= Beginning of Section =
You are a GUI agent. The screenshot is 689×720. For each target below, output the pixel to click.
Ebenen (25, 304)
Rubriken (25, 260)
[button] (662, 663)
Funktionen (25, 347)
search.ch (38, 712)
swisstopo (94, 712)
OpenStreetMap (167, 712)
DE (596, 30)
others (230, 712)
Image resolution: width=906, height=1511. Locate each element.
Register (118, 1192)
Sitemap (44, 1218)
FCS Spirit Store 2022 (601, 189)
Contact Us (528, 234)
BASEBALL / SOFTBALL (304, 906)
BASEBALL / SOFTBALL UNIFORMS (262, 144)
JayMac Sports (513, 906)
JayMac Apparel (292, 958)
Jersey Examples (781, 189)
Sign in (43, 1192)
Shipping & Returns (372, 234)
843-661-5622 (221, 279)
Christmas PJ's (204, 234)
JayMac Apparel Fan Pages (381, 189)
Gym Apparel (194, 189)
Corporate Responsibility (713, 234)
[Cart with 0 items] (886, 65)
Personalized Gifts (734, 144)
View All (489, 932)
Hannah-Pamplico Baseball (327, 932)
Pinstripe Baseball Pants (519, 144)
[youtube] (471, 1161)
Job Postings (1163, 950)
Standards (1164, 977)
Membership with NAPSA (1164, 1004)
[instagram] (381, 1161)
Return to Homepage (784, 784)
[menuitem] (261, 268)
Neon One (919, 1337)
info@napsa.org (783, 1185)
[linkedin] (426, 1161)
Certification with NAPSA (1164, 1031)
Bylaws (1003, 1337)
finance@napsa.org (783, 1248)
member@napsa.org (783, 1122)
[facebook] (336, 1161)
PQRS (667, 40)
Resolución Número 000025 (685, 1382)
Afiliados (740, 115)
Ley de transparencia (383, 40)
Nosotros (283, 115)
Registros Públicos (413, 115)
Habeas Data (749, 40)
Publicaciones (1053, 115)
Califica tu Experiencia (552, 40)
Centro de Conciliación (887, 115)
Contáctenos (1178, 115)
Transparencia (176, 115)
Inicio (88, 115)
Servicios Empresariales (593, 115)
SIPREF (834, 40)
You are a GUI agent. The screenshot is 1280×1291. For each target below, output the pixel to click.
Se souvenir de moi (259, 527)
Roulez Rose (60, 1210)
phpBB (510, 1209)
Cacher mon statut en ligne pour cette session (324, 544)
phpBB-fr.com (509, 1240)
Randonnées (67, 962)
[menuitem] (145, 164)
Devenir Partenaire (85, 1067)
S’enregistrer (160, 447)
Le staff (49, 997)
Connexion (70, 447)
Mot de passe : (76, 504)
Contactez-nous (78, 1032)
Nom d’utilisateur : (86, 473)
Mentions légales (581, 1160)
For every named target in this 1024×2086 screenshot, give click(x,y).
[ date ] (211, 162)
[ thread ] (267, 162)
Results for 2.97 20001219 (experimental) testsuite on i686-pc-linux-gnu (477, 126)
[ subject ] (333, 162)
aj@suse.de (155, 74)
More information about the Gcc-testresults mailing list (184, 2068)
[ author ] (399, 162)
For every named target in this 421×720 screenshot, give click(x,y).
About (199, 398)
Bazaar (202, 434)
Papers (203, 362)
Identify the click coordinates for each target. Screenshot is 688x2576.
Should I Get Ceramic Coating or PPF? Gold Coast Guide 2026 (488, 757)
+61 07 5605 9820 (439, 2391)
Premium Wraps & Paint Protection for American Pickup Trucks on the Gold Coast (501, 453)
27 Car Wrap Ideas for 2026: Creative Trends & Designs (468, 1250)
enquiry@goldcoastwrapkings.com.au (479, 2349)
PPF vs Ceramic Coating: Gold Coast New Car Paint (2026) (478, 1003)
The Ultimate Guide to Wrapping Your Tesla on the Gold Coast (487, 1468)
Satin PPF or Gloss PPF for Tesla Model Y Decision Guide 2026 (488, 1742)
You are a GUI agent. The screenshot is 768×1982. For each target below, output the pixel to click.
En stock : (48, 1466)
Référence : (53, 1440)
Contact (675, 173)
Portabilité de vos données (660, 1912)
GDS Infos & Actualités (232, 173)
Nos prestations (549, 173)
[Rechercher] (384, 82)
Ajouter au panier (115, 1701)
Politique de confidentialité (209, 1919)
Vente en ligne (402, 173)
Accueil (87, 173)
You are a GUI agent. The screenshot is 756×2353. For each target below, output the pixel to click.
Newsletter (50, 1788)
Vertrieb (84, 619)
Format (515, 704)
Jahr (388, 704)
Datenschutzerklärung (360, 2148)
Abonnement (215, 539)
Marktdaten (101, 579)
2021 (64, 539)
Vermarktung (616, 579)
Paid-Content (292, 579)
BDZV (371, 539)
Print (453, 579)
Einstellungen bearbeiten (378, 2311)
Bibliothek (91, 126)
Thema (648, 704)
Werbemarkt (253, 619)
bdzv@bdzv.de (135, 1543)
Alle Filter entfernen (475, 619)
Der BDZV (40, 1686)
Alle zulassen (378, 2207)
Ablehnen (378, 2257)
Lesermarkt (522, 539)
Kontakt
= End of Section =
▶ _TASK DIRECTIONS_: Transcribe exactly, please, the lines from the one with "Identify the click" to the last line of the entries above, ends included.

▶ _EXERCISE SOLUTION_:
Identify the click coordinates for each target. Screenshot is 688x2576.
Should I Get Ceramic Coating or PPF? Gold Coast Guide 2026 (488, 757)
+61 07 5605 9820 (439, 2391)
Premium Wraps & Paint Protection for American Pickup Trucks on the Gold Coast (501, 453)
27 Car Wrap Ideas for 2026: Creative Trends & Designs (468, 1250)
enquiry@goldcoastwrapkings.com.au (479, 2349)
PPF vs Ceramic Coating: Gold Coast New Car Paint (2026) (478, 1003)
The Ultimate Guide to Wrapping Your Tesla on the Gold Coast (487, 1468)
Satin PPF or Gloss PPF for Tesla Model Y Decision Guide 2026 (488, 1742)
You are a GUI agent. The screenshot is 768×1982. For each target below, output the pixel to click.
En stock : (48, 1466)
Référence : (53, 1440)
Contact (675, 173)
Portabilité de vos données (660, 1912)
GDS Infos & Actualités (232, 173)
Nos prestations (549, 173)
[Rechercher] (384, 82)
Ajouter au panier (115, 1701)
Politique de confidentialité (209, 1919)
Vente en ligne (402, 173)
Accueil (87, 173)
You are a GUI agent. The screenshot is 756×2353. For each target below, output the pixel to click.
Newsletter (50, 1788)
Vertrieb (84, 619)
Format (515, 704)
Jahr (388, 704)
Datenschutzerklärung (360, 2148)
Abonnement (215, 539)
Marktdaten (101, 579)
2021 (64, 539)
Vermarktung (616, 579)
Paid-Content (292, 579)
BDZV (371, 539)
Print (453, 579)
Einstellungen bearbeiten (378, 2311)
Bibliothek (91, 126)
Thema (648, 704)
Werbemarkt (253, 619)
bdzv@bdzv.de (135, 1543)
Alle Filter entfernen (475, 619)
Der BDZV (40, 1686)
Alle zulassen (378, 2207)
Ablehnen (378, 2257)
Lesermarkt (522, 539)
Kontakt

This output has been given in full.